A company van with a logo on the side is vehicle signage. A truck permanently parked in a visible spot, with large advertising panels bolted to the flatbed, facing the road — that is a sign bylaw issue. The line between legitimate vehicle signage and using a vehicle as a workaround for sign regulations is one that Ontario municipalities have been dealing with for years, and most have addressed it explicitly in their bylaws.
When Vehicle Signage Becomes a Sign Bylaw Issue
Standard vehicle signage — company name, logo, phone number, and service description on a work truck or delivery van — is not regulated by most sign bylaws. The vehicle is registered, insured, and used for its business purpose. The signage on it is incidental to the vehicle's primary function.
The sign bylaw gets involved when:
- The vehicle is parked primarily for sign display. A truck or trailer parked in a prominent location, not being used for transportation, with large advertising panels visible from the road. The vehicle's purpose is not transportation — it is advertising.
- The vehicle is not operational. An old truck with flat tires, no plates, and large advertising signs is not a vehicle — it is a ground sign on wheels.
- Advertising panels are attached that exceed the size of legitimate vehicle branding. A 4-by-8-foot plywood sign bolted to a flatbed trailer is not vehicle signage.
- The vehicle is on private property positioned for roadside visibility. A trailer parked at the edge of a commercial property, angled toward the road, with advertising signage facing traffic.
How Bylaws Address It
Many Ontario sign bylaws include specific provisions about vehicle-mounted signs. Common approaches:
Definition-based. The bylaw defines a sign broadly enough to include any advertising display, regardless of what it is attached to. If the primary purpose of the display is advertising visible from a public road, it is a sign, period. Toronto's Chapter 693 takes this approach.
Use-based. The bylaw distinguishes between vehicles used primarily for transportation and vehicles used primarily for advertising. A vehicle that is regularly driven to job sites and happens to have company branding is not a sign. A vehicle that sits in one spot for weeks at a time displaying advertising is a sign. The test is the primary use of the vehicle.
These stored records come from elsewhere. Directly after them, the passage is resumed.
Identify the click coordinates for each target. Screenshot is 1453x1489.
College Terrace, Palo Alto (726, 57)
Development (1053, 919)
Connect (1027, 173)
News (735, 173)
Duration-based. Some bylaws specify that a vehicle parked in the same location for more than a defined period (commonly 24 to 72 hours) with visible advertising is treated as a portable sign and must comply with portable sign regulations, including permits.
The Enforcement Challenge
Vehicle-mounted sign enforcement is tricky because the sign owner can argue the vehicle is legitimately parked. Moving the vehicle periodically — even just a few metres — can reset a duration-based restriction. A vehicle that is registered and plated has a legal right to park on private property.
Enforcement typically requires the bylaw officer to document the vehicle's location over multiple visits to establish that it is stationary and that its primary purpose is sign display rather than transportation. This takes time and multiple site visits, which is why vehicle sign enforcement is lower-priority than more straightforward violations.
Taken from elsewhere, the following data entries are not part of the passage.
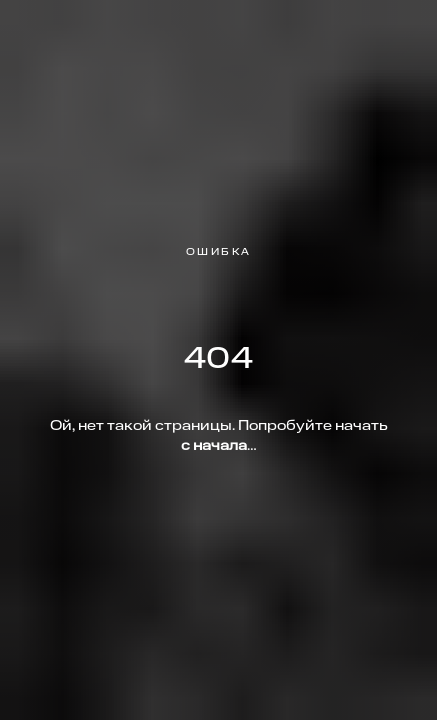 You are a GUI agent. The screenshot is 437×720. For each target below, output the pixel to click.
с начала (214, 446) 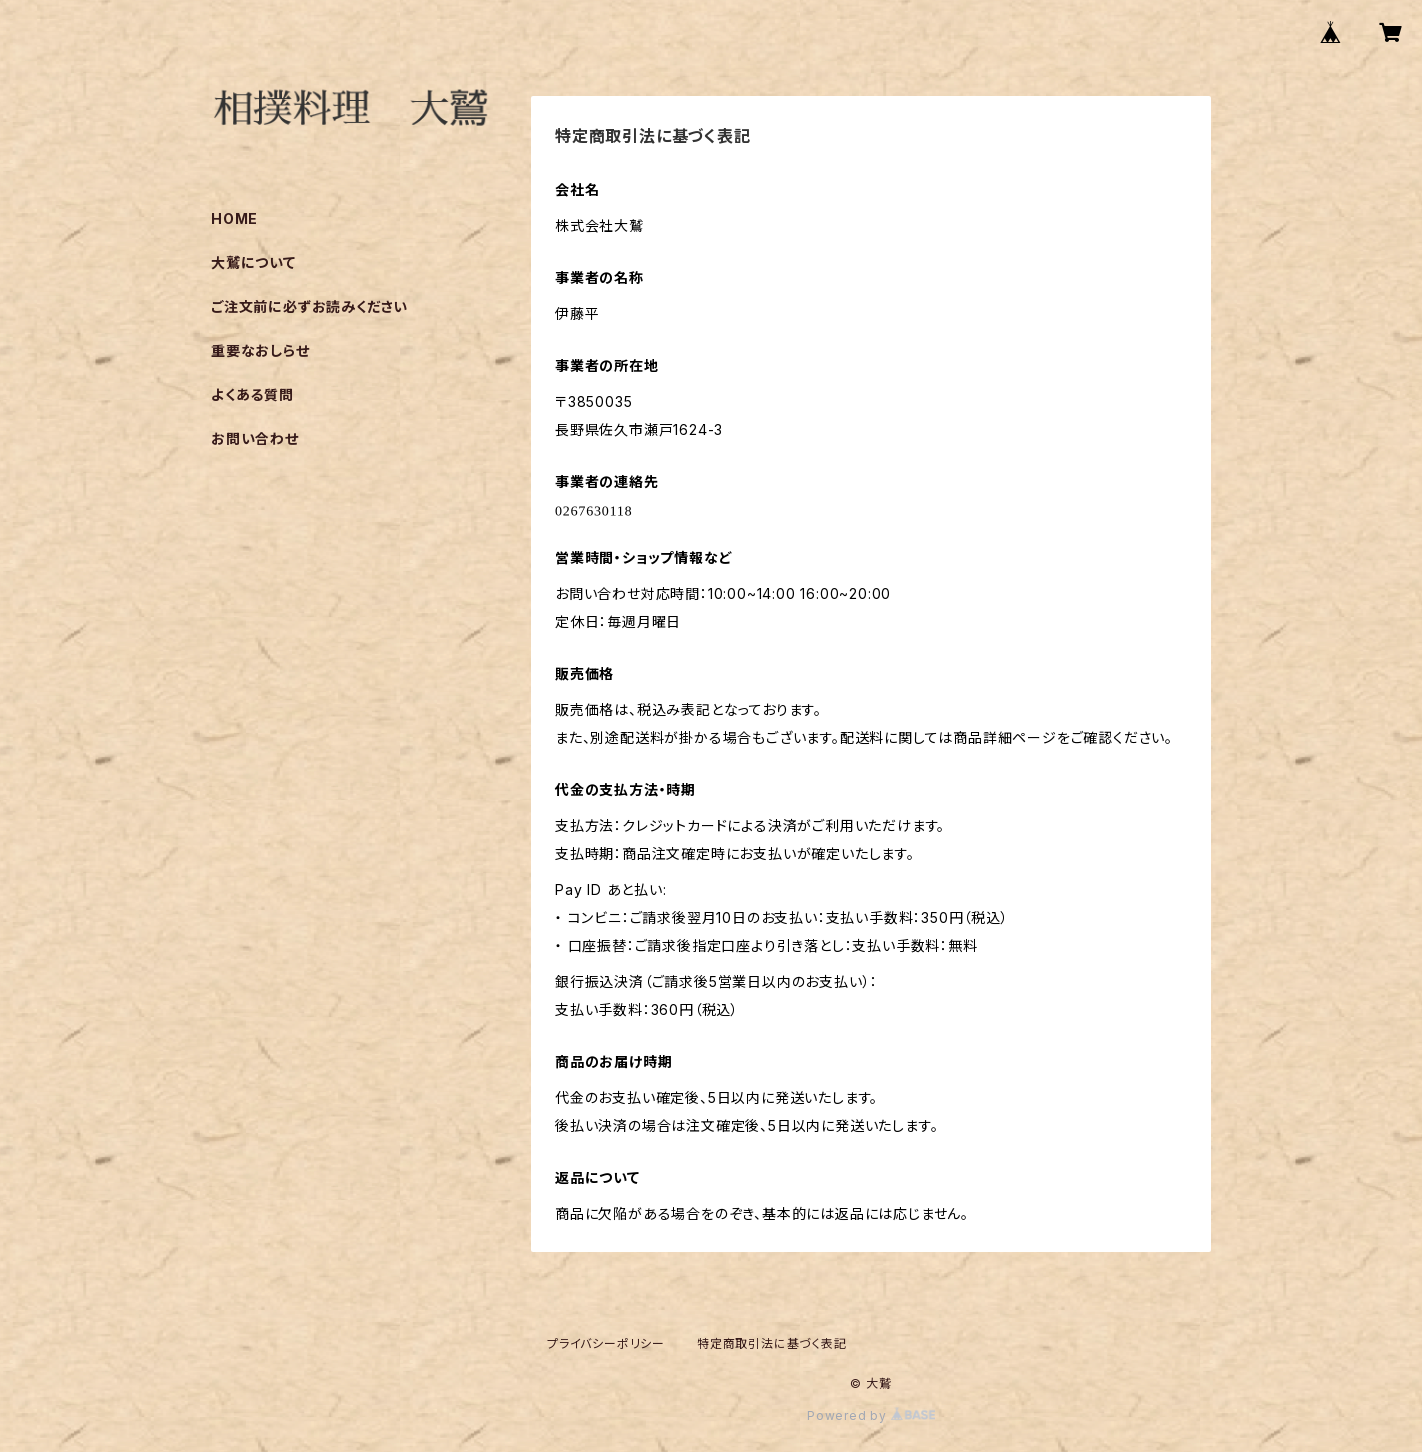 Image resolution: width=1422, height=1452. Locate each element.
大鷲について (253, 262)
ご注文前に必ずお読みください (309, 306)
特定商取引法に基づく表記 (772, 1343)
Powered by (871, 1415)
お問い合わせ (255, 438)
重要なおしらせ (260, 350)
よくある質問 (252, 394)
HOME (234, 218)
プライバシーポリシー (606, 1343) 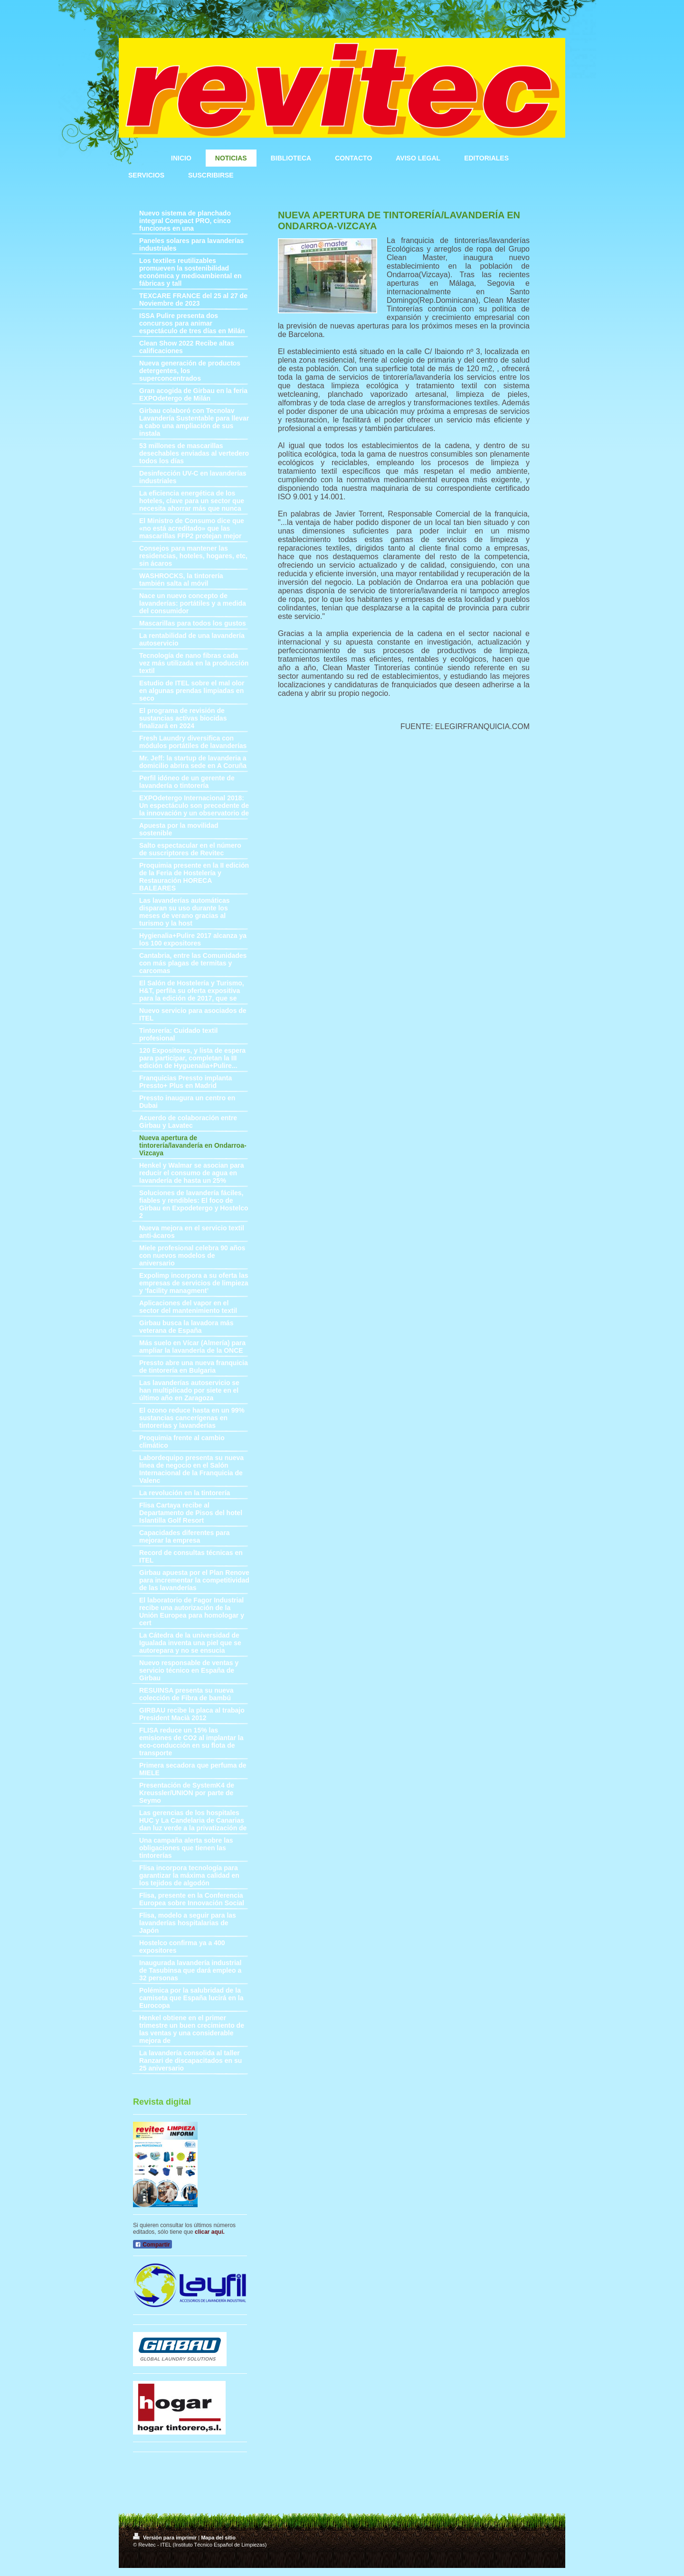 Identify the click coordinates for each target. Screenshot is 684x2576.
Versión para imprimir (165, 2537)
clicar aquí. (210, 2232)
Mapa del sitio (218, 2537)
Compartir (152, 2244)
The most effective enforcement happens when there are additional violations — an unregistered vehicle, a vehicle on a public road violating parking bylaws, or advertising signs that exceed the size limits for the zoning category. These give the municipality additional enforcement tools beyond the sign bylaw alone.
Common Scenarios
The permanently parked trailer. A flat-deck trailer at the edge of a commercial parking lot with advertising panels on both sides. No hitch, no plates, clearly not going anywhere. This is the clearest case of a vehicle being used as a sign, and most bylaws classify it as such.
The food truck that is actually a sign. A decommissioned vehicle wrapped in advertising, parked on a commercial property, and used to attract attention to the business. If the vehicle is not serving food, it is a sign.
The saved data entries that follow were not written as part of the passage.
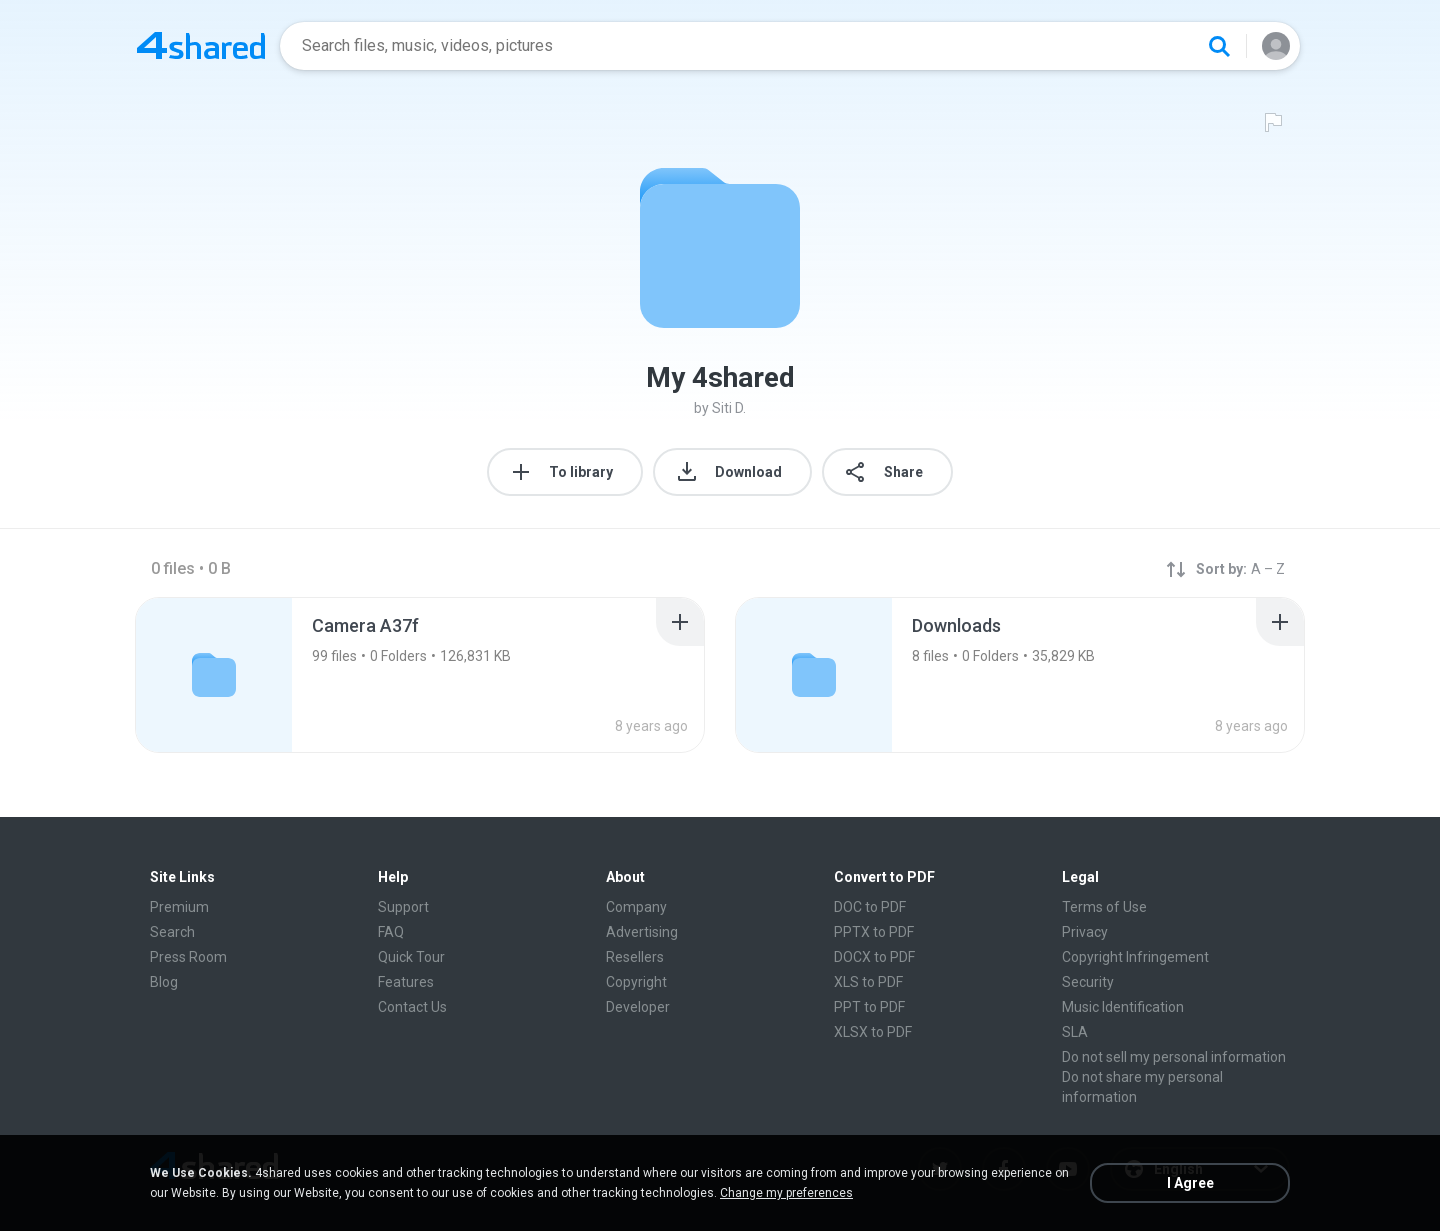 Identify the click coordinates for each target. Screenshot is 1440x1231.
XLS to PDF (868, 982)
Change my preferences (786, 1193)
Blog (164, 982)
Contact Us (412, 1007)
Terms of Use (1104, 907)
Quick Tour (411, 957)
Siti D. (729, 408)
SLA (1075, 1032)
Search (172, 932)
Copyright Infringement (1135, 957)
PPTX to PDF (874, 932)
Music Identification (1123, 1007)
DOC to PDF (870, 907)
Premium (179, 907)
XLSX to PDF (873, 1032)
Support (403, 907)
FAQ (391, 932)
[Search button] (1219, 46)
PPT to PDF (869, 1007)
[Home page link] (201, 46)
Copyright (636, 982)
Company (636, 907)
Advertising (642, 932)
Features (406, 982)
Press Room (188, 957)
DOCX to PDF (874, 957)
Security (1088, 982)
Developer (638, 1007)
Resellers (635, 957)
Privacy (1085, 932) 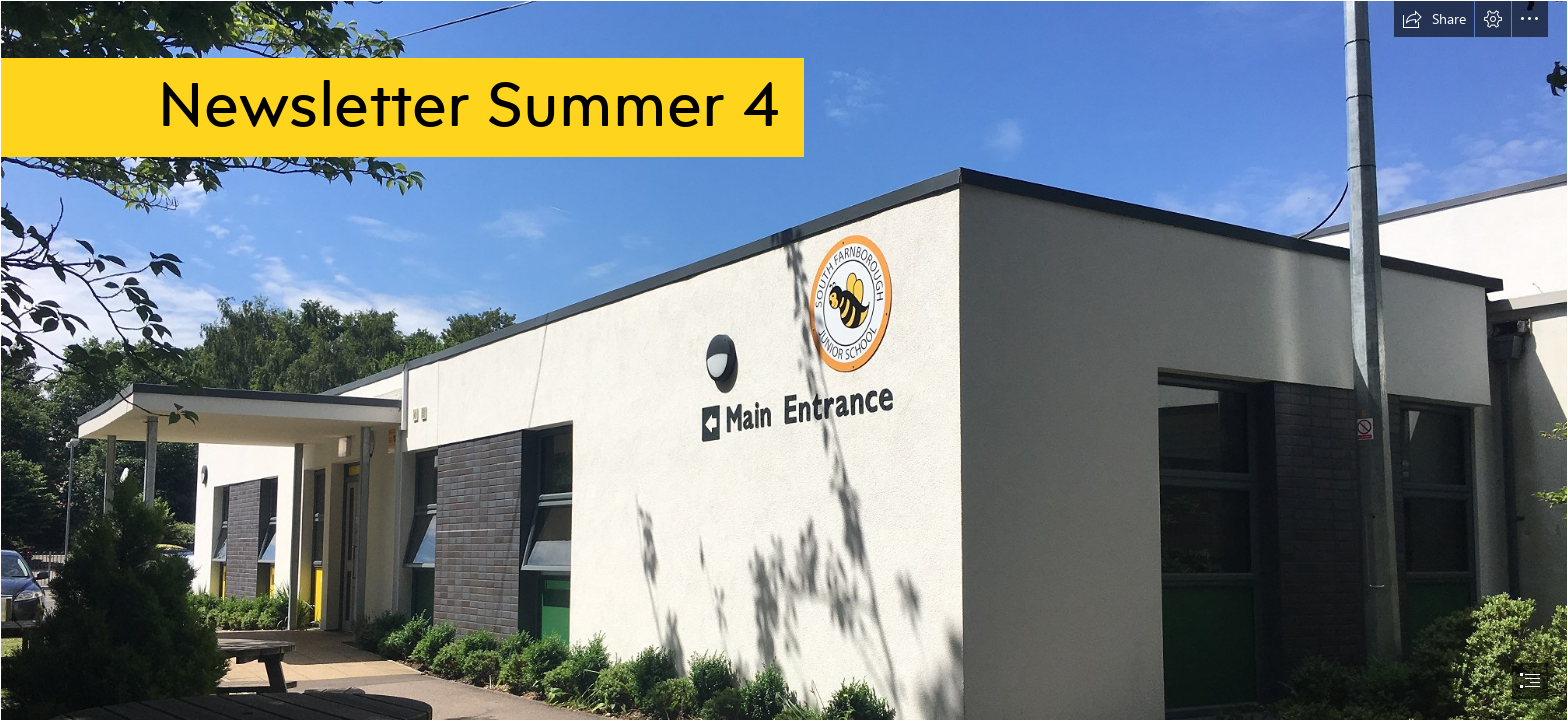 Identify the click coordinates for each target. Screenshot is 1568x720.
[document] (784, 360)
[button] (1434, 19)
The landscaping trailer. A landscaping company parks its enclosed trailer — with full company branding — in a prominent spot on its commercial property. The trailer is used on job sites during the week but sits in the visible parking spot on weekends. This is a grey area: the trailer has a legitimate transportation purpose, but its weekend parking spot is chosen for advertising value.
If you are considering using a vehicle as a sign, check your municipal bylaw's definition of "sign" and any specific vehicle sign provisions. If your primary purpose is advertising rather than transportation, the vehicle is almost certainly regulated as a sign and may need a permit.